Apple (AAPL) has just reported its earnings for the March quarter. These were mostly in line with expectations at the EPS level and $1.1 billion above expectations in terms of revenues. However, much more relevant was Apple's guidance for the June quarter, which was as follows:
• revenue between $33.5 billion and $35.5 billion
• gross margin between 36 percent and 37 percent
• operating expenses between $3.85 billion and $3.95 billion
• other income/(expense) of $300 million
• tax rate of 26%
A range of $33.5 to $35.5 billion has a midpoint of $34.5 billion. Market consensus was for $39.34 billion, so any of these levels represents a significant miss. At $33.5 billion, revenues would be almost 15% below expectations; at the midpoint, they'd be 12.3% below expectations; and at the high of the range ($35.5 billion), they'd be 9.8% below expectations. Any of these implies quite a significant downward revision.
Not only that, but the June 2012 quarter saw revenues of $35 billion, so the midpoint of the range actually implies revenues will drop in this quarter. And in any case, this guidance means Apple won't see any revenue growth.

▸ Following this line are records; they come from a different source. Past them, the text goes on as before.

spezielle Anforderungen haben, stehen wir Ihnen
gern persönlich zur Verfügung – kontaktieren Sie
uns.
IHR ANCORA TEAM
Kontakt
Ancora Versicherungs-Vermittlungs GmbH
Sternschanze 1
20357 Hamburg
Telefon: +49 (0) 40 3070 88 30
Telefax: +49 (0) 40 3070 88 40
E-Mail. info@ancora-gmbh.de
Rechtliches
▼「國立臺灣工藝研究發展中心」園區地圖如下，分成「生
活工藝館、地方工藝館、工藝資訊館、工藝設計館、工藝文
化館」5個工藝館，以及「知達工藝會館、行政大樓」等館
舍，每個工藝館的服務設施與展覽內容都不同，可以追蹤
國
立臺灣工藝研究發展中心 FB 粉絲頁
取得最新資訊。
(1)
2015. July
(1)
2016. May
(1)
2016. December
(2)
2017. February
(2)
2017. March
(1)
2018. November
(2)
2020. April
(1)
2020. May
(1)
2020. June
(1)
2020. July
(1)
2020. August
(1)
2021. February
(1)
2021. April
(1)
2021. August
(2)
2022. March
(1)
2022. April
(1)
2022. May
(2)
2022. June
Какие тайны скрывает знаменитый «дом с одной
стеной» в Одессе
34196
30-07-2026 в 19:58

Obviously, such a revenue miss could not come without consequences. Taking into account the rest of the guidance items, this is what we can come up with for the top and bottom of the gross margin guidance at the 3 possible levels for revenues ($33.5 billion, $34.5 billion, $35.5 billion):
As we can see, the guidance implies EPS between $6.62 and $7.46. This compares to the existing consensus of $9.08. Apple is thus guiding down between 18% and 27%. There will have to be a flurry of downside revisions. Again, even the high point of guidance, $7.46, comes in below last year's $9.32 for the same quarter. This thus implies an earnings contraction of 20% to 29%.
Apple has a reputation for sandbagging guidance considerably. This could be an excuse for the seemingly horrid guidance given for the June quarter. However, there's something else that needs to be said here. In the past quarter's call, CFO Peter Oppenheimer had this to say:
"Going forward, we plan to provide a range of guidance that reflects our belief of what we are likely to achieve. We cannot forecast with complete accuracy, we believe we are likely to report within the range of guidance we provide."

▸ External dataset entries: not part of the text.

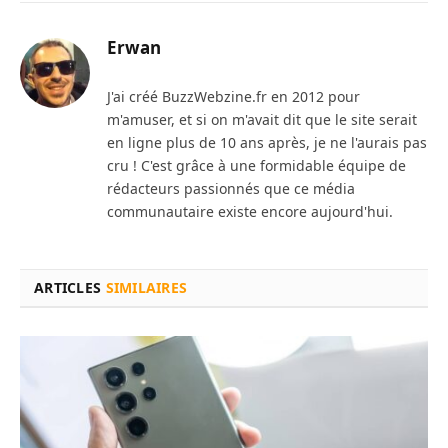
Erwan
J'ai créé BuzzWebzine.fr en 2012 pour
m'amuser, et si on m'avait dit que le site serait
en ligne plus de 10 ans après, je ne l'aurais pas
cru ! C'est grâce à une formidable équipe de
rédacteurs passionnés que ce média
communautaire existe encore aujourd'hui.
ARTICLES
SIMILAIRES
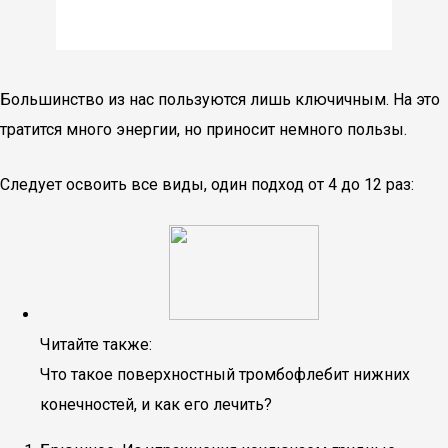
Большинство из нас пользуются лишь ключичным. На это
тратится много энергии, но приносит немного пользы.
Следует освоить все виды, один подход от 4 до 12 раз:
Читайте также:
Что такое поверхностный тромбофлебит нижних
конечностей, и как его лечить?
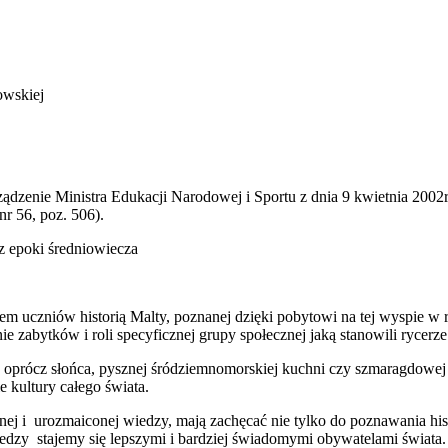
owskiej
dzenie Ministra Edukacji Narodowej i Sportu z dnia 9 kwietnia 2002r
nr 56, poz. 506).
 z epoki średniowiecza
em uczniów historią Malty, poznanej dzięki pobytowi na tej wyspie
nie zabytków i roli specyficznej grupy społecznej jaką stanowili rycerze
ia oprócz słońca, pysznej śródziemnomorskiej kuchni czy szmaragdowe
e kultury całego świata.
nej i urozmaiconej wiedzy, mają zachęcać nie tylko do poznawania hi
wiedzy stajemy się lepszymi i bardziej świadomymi obywatelami świata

What this seems to mean is that Apple is no longer sandbagging. It's trying to put out a realistic range for expectations. This means the guidance is to be believed, is realistic, and thus as bad as it first looks.
On the plus side
Three things stand as positive:
- Apple is increasing the dividend 15% to $3.05 per share per quarter, so $12.20 per year or a 3% yield on the present quote, $406;
- Apple is increasing the buyback authorization by a cool $50 billion;
- And the company will be doing the buyback using debt issuance. This is at least partially due to Apple having its cash hoard abroad and not being able to repatriate it without incurring taxes. Now why is this positive? Because of a weird factor: there will be many investment banks salivating over doing that debt issuance and getting the associated commissions. This will probably mean there will be more of an incentive to see Apple in a more favorable light.
All in all, Apple's guidance was horrid and there continues to be a lack of any visible growth drivers. Still, Apple already trades as if it has no growth, so it's hard to be negative on its prospects.

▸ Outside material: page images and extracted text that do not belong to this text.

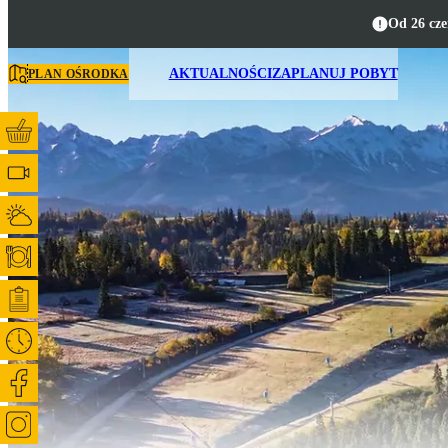
Od 26 cze
AKTUALNOŚCI
ZAPLANUJ POBYT
PLAN OŚRODKA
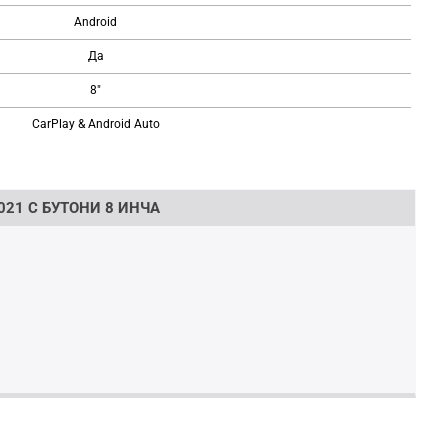
Android
Да
8"
CarPlay & Android Auto
021 С БУТОНИ 8 ИНЧА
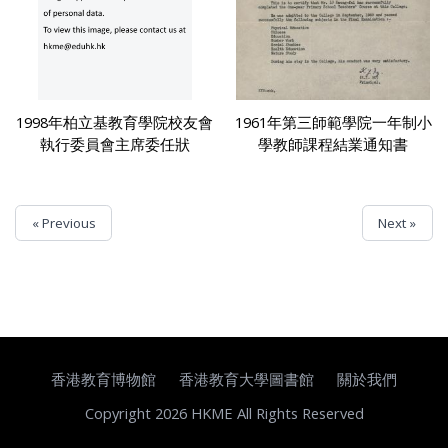
1998年柏立基教育學院校友會
1961年第三師範學院一年制小
執行委員會主席委任狀
學教師課程結業通知書
« Previous
Next »
香港教育博物館
香港教育大學圖書館
關於我們
Copyright 2026 HKME All Rights Reserved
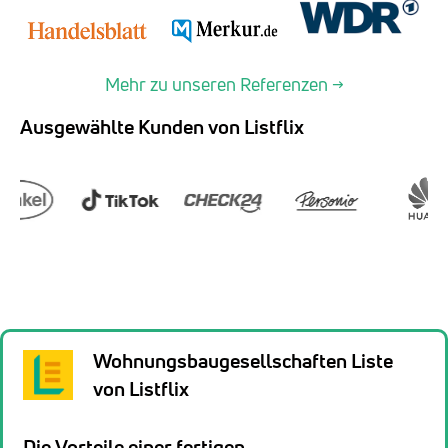
Mehr zu unseren Referenzen →
Ausgewählte Kunden von Listflix
Wohnungsbaugesellschaften Liste
von Listflix
Die Vorteile einer fertigen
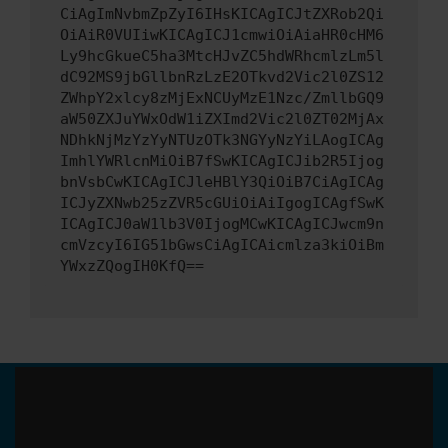
CiAgImNvbmZpZyI6IHsKICAgICJtZXRob2Qi
OiAiR0VUIiwKICAgICJ1cmwiOiAiaHR0cHM6
Ly9hcGkueC5ha3MtcHJvZC5hdWRhcmlzLm5l
dC92MS9jbGllbnRzLzE2OTkvd2Vic2l0ZS12
ZWhpY2xlcy8zMjExNCUyMzE1Nzc/ZmllbGQ9
aW50ZXJuYWxOdW1iZXImd2Vic2l0ZT02MjAx
NDhkNjMzYzYyNTUzOTk3NGYyNzYiLAogICAg
ImhlYWRlcnMiOiB7fSwKICAgICJib2R5Ijog
bnVsbCwKICAgICJleHBlY3QiOiB7CiAgICAg
ICJyZXNwb25zZVR5cGUiOiAiIgogICAgfSwK
ICAgICJ0aW1lb3V0IjogMCwKICAgICJwcm9n
cmVzcyI6IG51bGwsCiAgICAicmlza3kiOiBm
YWxzZQogIH0KfQ==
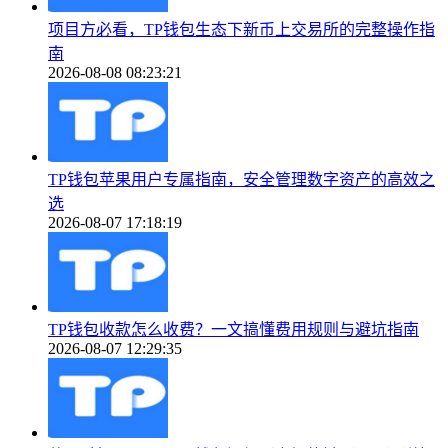
项目方必看，TP钱包生态下新币上交易所的完整操作指
南
2026-08-08 08:23:21
TP钱包苹果用户专属指南，安全管理数字资产的高效之
选
2026-08-07 17:18:19
TP钱包收款怎么收费？一文搞懂费用规则与避坑指南
2026-08-07 12:29:35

There continues to be resistance to making a larger screen iPhone. I'd say that Apple has 3 easy ways to re-kindle growth at this point: A larger iPhone, a cheaper iPhone and an agreement with China Mobile (CHL). Barring any of those, Apple desperately needs new products. And the guidance, horrid as it is, might well be followed by even worse quarters.
All in all, I cannot be but neutral on Apple's prospects.